During automotive assembly, a vision-guided robot system recognizes the orientation of engine heads and picks and places them correctly on engine blocks.
By Andrew Wilson, Editor
In automotive power-train assembly lines, engine heads, which are delivered from manufacturing plants on large palettes (or dunnages), must be lifted onto engine blocks for the next assembly step. In the past, these heavy and often sharp-edged engine heads were manually lifted onto the blocks, an operation prone to worker injury—only one of several factors that demanded the automation of this repetitive, manually stressful, and hazardous operation. Surfaces on the engine heads must be as clean as possible and not contaminated by dust, dirt, and grease. Indeed, many automakers have traced several engine recalls to oil and coolant leaks stemming from this procedure.
To automate this assembly process, Ford Motor Co. of Canada Ltd. (Oakville, ON, Canada) delivered a specific definition of the engine-lifting operation problem to ABB Canada (Brampton, ON, Canada). Engine heads produced at the Ford Motor Co. engine-manufacturing plant are packed into dunnages and shipped to assembly plants where they are mounted on engine blocks (see Fig. 1). During transit, these engine heads often move or tilt within their dunnages. Consequently, when they arrive at the assembly plant, engine heads are often found in different positions and orientations in the dunnages. However, a basic robotic part-acquisition system could not be used to locate, move, and place the engine heads onto the engine blocks. Furthermore, a conventional vision system that provides two-dimensional (2-D) part location offsets proved insufficient for this application.
Analysis demonstrated that a smart vision-guided robotic system is required. This system must be able compute the position and orientation of the engine heads in three-dimensional (3-D) space, that is, in x, y, and z coordinates and roll, pitch, and yaw rotation angles. After precisely locating the engine heads, the robot must then be directed to lift them from the dunnages and assemble (deck) them on the engine blocks. In addition, the vision system must recognize the part style being processed and warn the robot if the part is an incorrect style or is turned upside down. These capabilities would prevent expensive production damage and downtime trying to intercept the wrong part or a part in the wrong position.
To add intelligence to the proposed vision-guided robotic system, ABB enlisted Braintech Canada (North Vancouver, BC, Canada), its partner in developing machine-vision and robotic-control applications. Braintech has achieved expertise in the development of robot-guidance systems using off-the-shelf hardware combined with its proprietary eVisionFactory (eVF) vision system.
For the Ford Motor system design, Braintech integrated a number of hardware components, including a camera, frame grabber, host CPU, and robot controller (see Fig. 2). During operation, an XC-ES50 CCD camera from Sony Electronics (Park Ridge, NJ, USA) is housed in a compact enclosure and inserted into a special robotic gripper supplied by Johann A. Krause Inc. (Auburn Hills, MI, USA).
High-frequency fluorescent lighting is added to the robot's end-effector to properly illuminate the associated parts. Before each pick-and-place cycle, the robot positions the camera over the area containing the power-train parts. The vision-guidance system then captures a single RS-170 image using a PCI-based Meteor frame grabber from Matrox Imaging (Dorval, QC, Canada) installed in a commercial 1-GHz Pentium PC.
"Single Camera 3D (SC3D) is a key component in eVF and is a technology developed by Braintech for determining the 3-D coordinates of rigid parts from a single video image," says Babak Habibi, president of Braintech. "This technology was developed in response to demands for a robust 3-D robot-guidance system for automotive parts-handling applications. Based on the use of a single CCD video camera, SC3D technology suits robotic-handling applications that involve precisely manufactured parts such as engine heads, intake manifolds, and automotive transmission housings and covers, among others," he adds.

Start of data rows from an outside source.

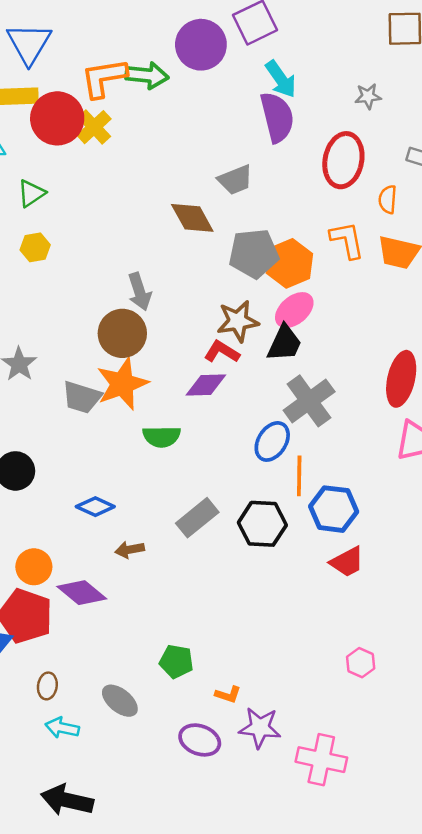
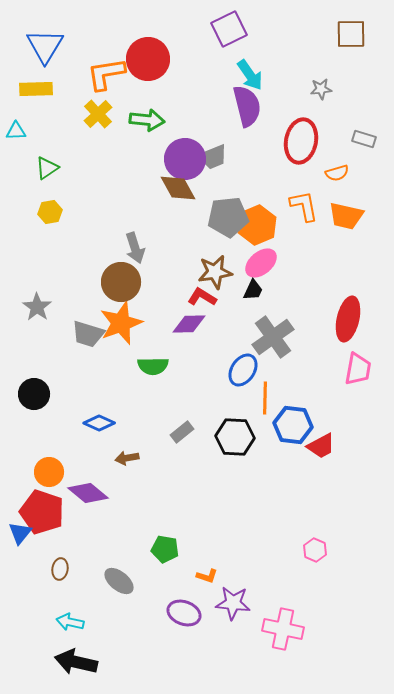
purple circle: (201, 45) -> (185, 159), moved
green arrow: (147, 75) -> (147, 120), moved
red circle: (57, 118) -> (148, 59), moved
orange semicircle: (388, 199) -> (337, 173), turned -110
black trapezoid: (284, 343) -> (253, 290), size x0.7
gray rectangle: (197, 518) -> (182, 432), size x0.7
red trapezoid: (347, 562) -> (321, 446), moved
cyan arrow: (62, 728) -> (70, 622), moved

After the images are captured, the eVF software determines the 3-D coordinates of the part in terms of its position (x, y, and z coordinates) and orientation (roll, pitch, and yaw angles). These values are transmitted to an ABB S4C Plus robot controller via an Ethernet connection. At this point, the robot controller uses the information to adjust the pose of its end-effector to match the 3-D coordinates of the part and then proceeds to intercept and grasp the part.

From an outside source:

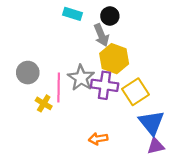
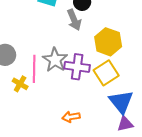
yellow hexagon: (114, 59) -> (108, 42), moved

In extreme cases where the part is markedly tilted to one side, the vision-guidance system can perform two measurements (coarse and then fine) to achieve higher accuracy and reliability. The vision-guidance software running under eVF makes this decision automatically.
The Braintech eVF software platform is designed to allow development, runtime, and support of vision-guided robotic solutions to take place using the same interface. This platform leverages the power of several machine-vision and image-processing libraries, including the Matrox Imaging Library for basic machine-vision functions such as image filtering, region-of-interest selection, and feature finding. Functions from these libraries and Braintech's proprietary science (for example, SC3D) are wrapped into components that appear as graphical icons in eVF. In the design of the machine-vision/robotic-control system for Ford, Braintech used the software to analyze specific points on the engine head (see Fig. 3).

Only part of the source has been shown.